The reasoning being that (1) men like to feel like problem solvers. Men do not like to feel helpless. And those three words speak to a problem that they just can't solve. (2) It plants this sort of thought in their head that you may in fact be fat or with less than perfect thighs or breasts or whatever it is you lambasted with your unkind words and (3) it gets the men feeling self-concious and insecure about their own bodies (and if there is anything I've learned after dating a good many men over a good few years now--men might just be more insecure than women, so it's best not to encourage that).
Number two is something I've spent quite a bit of time thinking about over the last few years. When we say I feel fat, that's fat talk. And fat talk is insidious and destructive. The one thing that I'd encourage anyone who wants to drastically and subversively change their life for the better is to eliminate fat talk. That's it. Don't engage in it, don't encourage it, and if you can, call others on it: Hey, that's fat talk, enough of that. Or Don't speak that way--this is me looking out for you. Fat talk is absolutely everywhere. And one of the things I began to notice is that when my best girlfriends would talk about having gained weight or their unhappiness with this-or-that-body-part--as soon as they called my attention to it, they planted an idea and I would then see what they were talking about. Oh yes, there's that extra weight. Let me make this very clear: I did not see it, until they pointed it out to me. And even then, who knows if I actually saw it or I just thought i saw it. And these are women I love and adore.
Such is the power of suggestion.
The most salient point of the article, I thought, was the suggestion that very often the bits and parts of our body we dislike the most, men absolutely adore. And if they've spent all night loving and caring for those bits and parts and we wake up and rip them to shreds--it makes men feel as if they're staring into a fun house mirror. makes them feel as if they can't trust their own eyes. Because that thing--the body--they think so beautiful we've just laid to waste with a few unkind words.
I am, for the most part, really proud of my body. But I am even more proud of how I got to this body. I never count calories. I eat full-fat everything. I mostly order the hamburger. And when I say I have as many lattes as I want over the course of a day, I actually mean that. I have them with full fat milk and a little bit of coconut oil. Yes! I add coconut oil! I can imagine diet experts/addicts the country over shaking their heads: extra fat, extra calories. But coconut oil is incredibly good for us--it helps with cholesterol levels and nutrient absorption, it aides in the reduction of belly fat, is an anti-inflammatory.

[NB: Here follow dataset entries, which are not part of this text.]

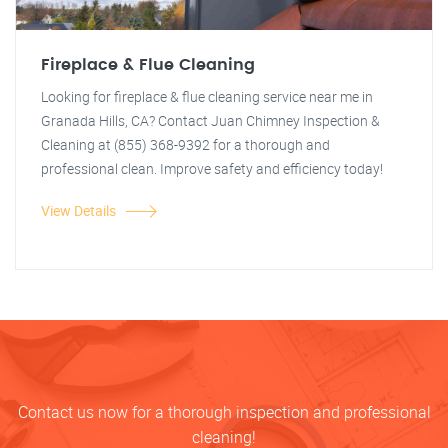
Fireplace & Flue Cleaning
Looking for fireplace & flue cleaning service near me in
Granada Hills, CA? Contact Juan Chimney Inspection &
Cleaning at (855) 368-9392 for a thorough and
professional clean. Improve safety and efficiency today!
View Details
Contact us now for a thorough inspection and professional
cleaning!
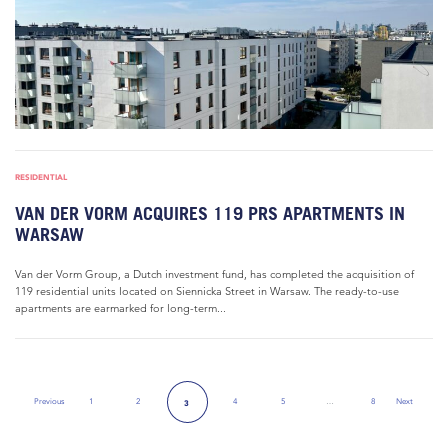
RESIDENTIAL
VAN DER VORM ACQUIRES 119 PRS APARTMENTS IN
WARSAW
Van der Vorm Group, a Dutch investment fund, has completed the acquisition of
119 residential units located on Siennicka Street in Warsaw. The ready-to-use
apartments are earmarked for long-term...
Previous
1
2
4
5
…
8
Next
3
Previous Page
Next Page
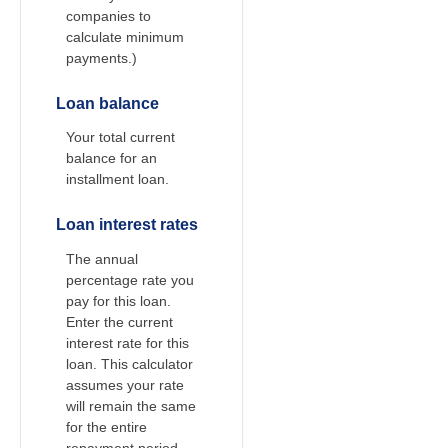
companies to
calculate minimum
payments.)
Loan balance
Your total current
balance for an
installment loan.
Loan interest rates
The annual
percentage rate you
pay for this loan.
Enter the current
interest rate for this
loan. This calculator
assumes your rate
will remain the same
for the entire
repayment period.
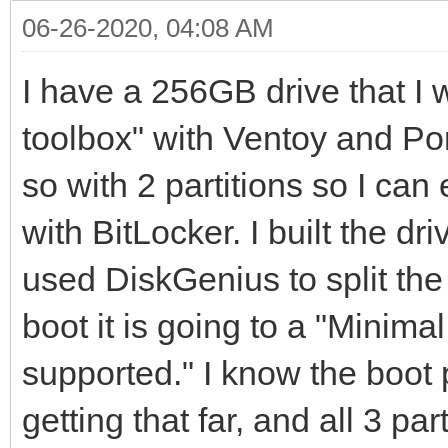
06-26-2020, 04:08 AM
I have a 256GB drive that I wa
toolbox" with Ventoy and Por
so with 2 partitions so I can
with BitLocker. I built the dr
used DiskGenius to split th
boot it is going to a "Minima
supported." I know the boot p
getting that far, and all 3 pa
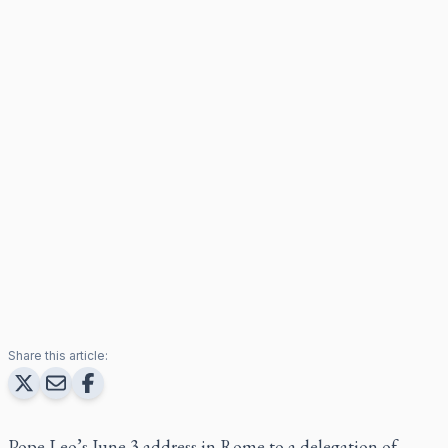
Share this article:
Pope Leo’s June 3 address in Rome to a delegation of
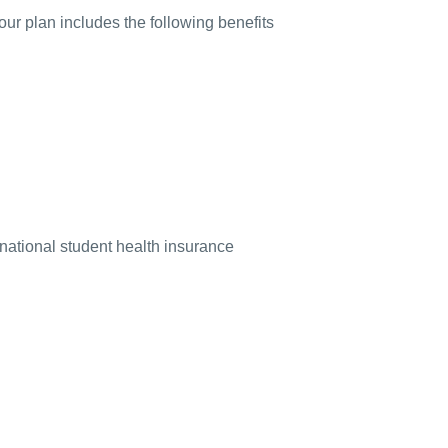
our plan includes the following benefits
rnational student health insurance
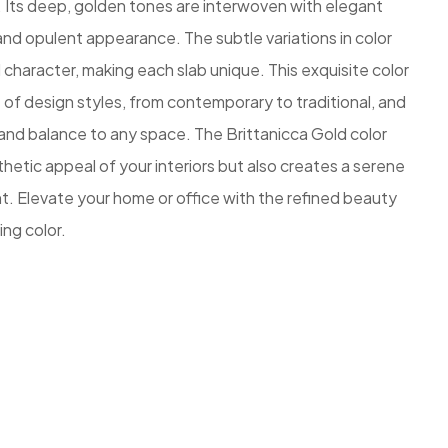
 Its deep, golden tones are interwoven with elegant
g and opulent appearance. The subtle variations in color
character, making each slab unique. This exquisite color
f design styles, from contemporary to traditional, and
and balance to any space. The Brittanicca Gold color
hetic appeal of your interiors but also creates a serene
 Elevate your home or office with the refined beauty
ing color.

I was out with a guy a few months back and somehow the discussion turned to weight loss and we each described how we'd once been bigger and he said to me, But don't you miss those times when you just way overindulge--those times when there is absolutely no restraint? Nope, I said. Because if I feel the need to eat that way, I do. I refuse to live my life as if a sort of vigilance must be kept. Because how exhausting. How utterly exhausting. (And I'm having a hard enough time not crawling into bed at any given moment).
And so here I am with a body I quite like and I can't fit into a size large skirt at Zara. And a sort of fun house mirror erupts before me.
And I'm not sure what to do about it today other than walk away. And say, that's not today's worry. That uncertainty, that question, that distorted image will not govern me right now. I'll simply recognize that something's a bit askew and walk away.